Qu’attendre d’une nouvelle adaptation Marvel après les essais d’auteurisation plus ou moins transformés de Sam Raimi, Bryan Singer ou Ang Lee ? Sans doute un divertissement au calibrage léger comme l’air, qui assume sans complexe sa seule vocation d’efficacité. Objectif on ne peut plus atteint avec Les 4 fantastiques, qui remporte haut la main la palme de la simplicité. Si aucun soupçon de génie ne traverse une seule image, le bonheur de glisser sur cette commande artisanale est total, rappelant la main sure et tranquille de faiseurs à l’ancienne genre le Richard Donner de Superman.
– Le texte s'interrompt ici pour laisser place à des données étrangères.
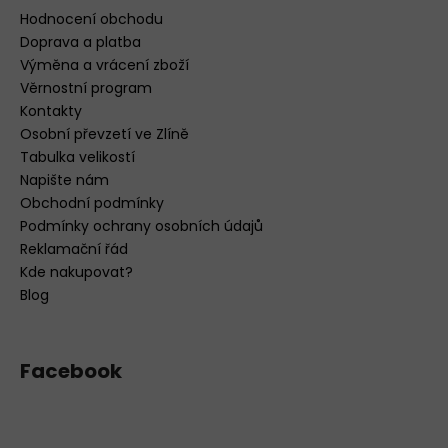
Hodnocení obchodu
Doprava a platba
Výměna a vrácení zboží
Věrnostní program
Kontakty
Osobní převzetí ve Zlíně
Tabulka velikostí
Napište nám
Obchodní podmínky
Podmínky ochrany osobních údajů
Reklamační řád
Kde nakupovat?
Blog
Facebook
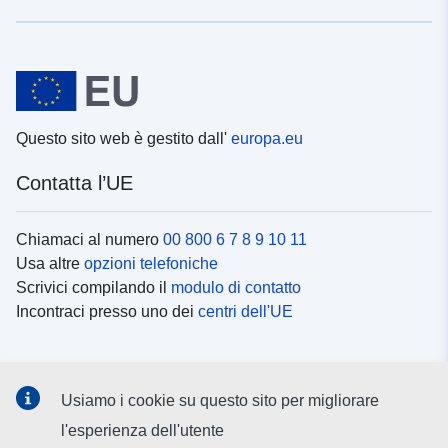
Questo sito web è gestito dall'
europa.eu
Contatta l’UE
Chiamaci al numero
00 800 6 7 8 9 10 11
Usa altre
opzioni telefoniche
Scrivici compilando il
modulo di contatto
Incontraci presso uno dei
centri dell'UE
Social media
Usiamo i cookie su questo sito per migliorare
Cerca i
canali social
l'esperienza dell'utente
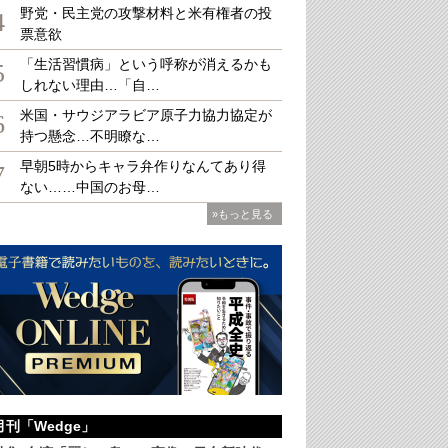
野党・民主党の攻撃材料と米有権者の投
4
票意欲
「生活習慣病」という呼称が消えるかも
5
しれない理由…「自…
の〝存在価値〟を語った森保監督（松尾/アフロスポーツ）
米国・サウジアラビア原子力協力協定が
6
持つ懸念…不明瞭な…
早朝5時からキャラ弁作りなんてあり得
7
ない……中国のお母…
»もっと見る
月刊「Wedge」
C’est en presque expérimental de cohérence et de linéarité : pas un seul plan n’échappe à la droiture de l’intrigue, pas un acteur ne cabotine sur l’autre, pas une séquence ne souffre d’une virtuosité déplacée. Devant un tel no man’s land d’ego, on pourrait craindre tout et son contraire : fadeur, odeur rance d’un produit qui tourne le dos à toute trace de modernité. Mais rien de tout cela ici, le désinfectant professionnel est si puissant que Les 4 fantastiques échappent à tout rapport au temps, jouant de son statut parfaitement identifié.

Une raison, la toute puissance du scénario, seul vrai chef d’orchestre du film qui par sa structure, évoque le pilote d’une série télé : exposition des personnages, successions de situations qui appellent au recyclage et aux gimmicks, marivaudage permanent des héros. L’impression n’est pas nouvelle pour une franchise de super-héros, préparée à se reproduire en cas de succès, sauf qu’ici, la mise en scène, par sa discrétion absolue ne la recouvre pas un seul instant. Mieux, elle la renforce considérablement, grâce au casting, essentiellement composé du personnel du petit écran, starlettes en devenir (Jessica Alba de Dark angel, Julian McMahon le chirurgien de Nip-tuk) ou visages familiers. Une nouvelle fois, suprématie du scénario : les quatre fantastiques se répartissent l’action et la gloire, le film mouvant au rythme d’un zapping de personnages, mouvements cycliques et saccadés à la fois. C’est d’ailleurs lorsque l’espace se confine au maximum que le film se déploie le mieux, le sommet restant la découverte des supers pouvoirs des héros lors de leur quarantaine, après un accident radioactif dans l’espace. Chaque chambre d’hôpital, chaque champ / contre-champ se charge d’un condensé d’informations qui explose en une suite de gerbes d’action et d’humour, véritable petite merveille rythmique.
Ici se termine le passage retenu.